• _TASK GOAL_
Quote the data below in full, minus the images.

───── RECORDS SUPPLIED ─────

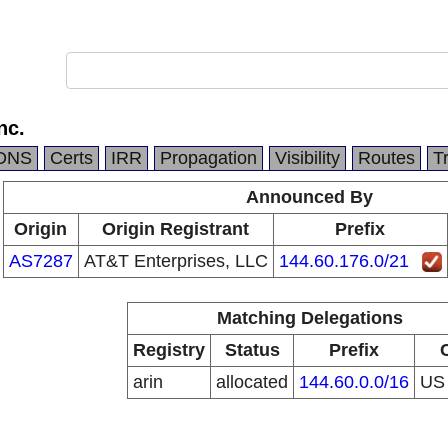
nc.
DNS
Certs
IRR
Propagation
Visibility
Routes
T
Announced By
Origin
Origin Registrant
Prefix
AS7287
AT&T Enterprises, LLC
144.60.176.0/21
Matching Delegations
Registry
Status
Prefix
arin
allocated
144.60.0.0/16
U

─────

• _EXPECTED ANSWER_
nc.
DNS
Certs
IRR
Propagation
Visibility
Routes
T
Announced By
Origin
Origin Registrant
Prefix
AS7287
AT&T Enterprises, LLC
144.60.176.0/21
Matching Delegations
Registry
Status
Prefix
arin
allocated
144.60.0.0/16
U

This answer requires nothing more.